Два брата. Злодеяние на Рейтерской. Первый кутеж

Тема был старше Мишки на два года. С лица они не походили друг на друга, никто не сказал бы, что это родные братья. Тема был сработан добросовестно, впрок, безо всяких любительских причуд. Ноги, хотя не длинные, но крепкие, как бревна, играли, пожалуй, первенствующую роль. Лицо же можно назвать привлекательным. Что с мальчика требуется? У Темы были умные серые глаза, при встрече с другими глазами никогда не пятившиеся под брови, высокий лоб, вроде вывески: «Мальчик не глуп, правильно решает задачи на проценты, выйдет в люди», светлые курчавые волосы на предмет грядущей лирики (ведь, судя по всем романам, русским и переводным, женщинам нравятся именно такие волосы). Словом, наружность Темы была хоть и лишенной для паспортиста особых примет, но приятной. Характер тоже: ровный, спокойный, легкий. Он не носился по двору, крича от восторга, как сосунок, чтобы пять минут спустя с угрюмо отвисшей губой бежать в отхожее место из ненависти к миру и там часами отсиживаться, проклиная товарищей, себя самого, все и всех. Нет, это проделывал Мишка, а Тема играл, думал, учился, рос и как-то всем существом - телом, головой, особенно ногами - укрупнялся.

Папаша отдал обоих в прогимназию: пусть выйдут действительно в люди. Он был просто «человеком». Если приналечь, эти могут взобраться выше, стать, например, метрдотелями. И, разглядывая по субботам балльник Темы с триумфальными шеренгами пятерок, папаша приговаривал:

- Выбьешься, Тема?

- Выбьюсь, папаша.

Не следует, однако, думать, что это прилежание означало тупость или хотя бы посредственность. Тема был, что называется, весьма и весьма способным. Пятерки он срывал легко и просто, как яблоки в саду купца Головченки. Забор у купца был с колючками, но Тема смастерил клещатые палки и вечером, без риска продрать штанишки, угощал всю ватагу головченковскими ранетами. Он вообще был изобретателен. На салазки с рулем, которые он соорудил, чтобы, слетая с Михайловского спуска, поворачивать налево, приходили глядеть взрослые. Один господин дал пятиалтынный:

- Что же, может быть, инженером будешь...

Тема дружественно улыбнулся:

- Может быть, инженером...

Инженером, или метрдотелем, или купцом, вроде Головченки, - это еще неизвестно, выяснится впоследствии. Во всяком случае, не «человеком», как папаша: выше.

Папаша за Тему и не боялся. Вот Мишка - другое дело. Может из него выйти и нечто замечательное, гениальный метрдотель, которому место не в «Континентале», а в самом Петербурге, сервировать какой-нибудь дипломатический банкет. А может, и наоборот - свихнется. Мало ли мазуриков проводят по Львовской - голова бритая, халат, две шашки наголо - в Лукьяновку, а оттуда дальше, в Сибирь, где нет никаких банкетов, снег, камень, смерть. Что будет с Мишкой? Все в нем как-то ненадежно. Оставить на столе полтинник и то нельзя: стибрит. Потом или нажрется пирожных в самой шикарной кондитерской Жоржа, как будто он сын владельца «Континенталя», или, того глупее, отдаст целиком полтинник паршивым попрошайкам, которые шляются из Соловков в Лавру, растравливая солью гнойные язвы и выклянчивая у честных людей «милостыньку».

Даже наружность Мишки казалась подозрительной: покойница была русой, папаша, прежде чем полысел, брюнетом, а Мишка шевелюрой всех озадачил.

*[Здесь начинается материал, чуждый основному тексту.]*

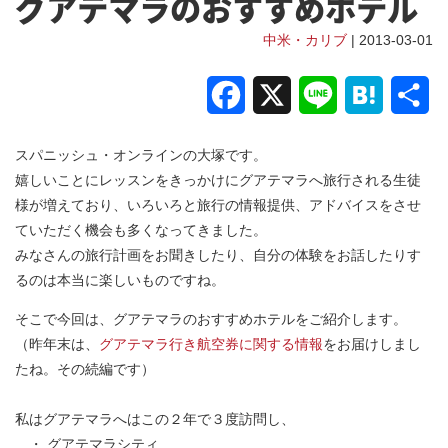
グアテマラのおすすめホテル
中米・カリブ
| 2013-03-01
Facebook
X
Line
Hatena
共
有
スパニッシュ・オンラインの大塚です。
嬉しいことにレッスンをきっかけにグアテマラへ旅行される生徒
様が増えており、いろいろと旅行の情報提供、アドバイスをさせ
ていただく機会も多くなってきました。
みなさんの旅行計画をお聞きしたり、自分の体験をお話したりす
るのは本当に楽しいものですね。
そこで今回は、グアテマラのおすすめホテルをご紹介します。
（昨年末は、
グアテマラ行き航空券に関する情報
をお届けしまし
たね。その続編です）
私はグアテマラへはこの２年で３度訪問し、
・ グアテマラシティ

Жесткие волосы с неукротимым чубом, и не золотистого цвета, не то чтобы рыжеватые, нет, откровенно рыжие, рыжее не бывает. Чуб издали казался язычком огня. Лицо капризное, подчас злое, но с большой оговоркой: глаза. Может быть, вводил в заблуждение пигмент: как бы опровергая волосы, глаза были темно-карие, глубокие, почти ангелические в их печальной доброте. Такие глаза бывают только у очень старых, замученных палкой погонщика ослов. Какой подлог совершила природа, снабдив Мишку долготерпеливыми, страдальческими глазами! Или правда были в нем лирические залежи, где-то далеко, под злостными проказами, в стороне от мертвой хватки, залежи, не известные ни папаше, ни Теме? Разве нет таких глаз среди тех, кого проводят по Львовской с бритой головой?

Встречные, впрочем, замечали прежде всего Мишкины руки. И глаза и чуб оставались на месте, а руки рвались вперед. Откуда они взялись? Ни Яков Лыков, ни покойница здесь как будто ни при чем. Такие руки нужно суметь придумать. Очень тонкие, белые с синью, не загоравшие даже на июльском припеке, они, упавшие, казались столь беспомощными, столь умилительными, что можно было, глядя на них, даже забыть про чуб. Но потом руки взлетали, проступали жилы, оказывалось, что они - притворщицы: сильные, хваткие, отчаянные. Такие руки все могут. Главным образом - рвать. И не раз, случайно взглянув на уличного мальчишку, гоняющего собак, прохожий с некоторой первичностью думал: «Странные руки... бумажник?.. Нет, цел... красивые руки... однако такие дети, предоставленные соблазнам улицы, - это серьезная социальная опасность...» А мальчик, не видя ничего примечательного в своих руках, запачканных чернилами или вишневым соком - в зависимости от сезона, - продолжал гонять собак. Все кобели Еврейского базара его боялись.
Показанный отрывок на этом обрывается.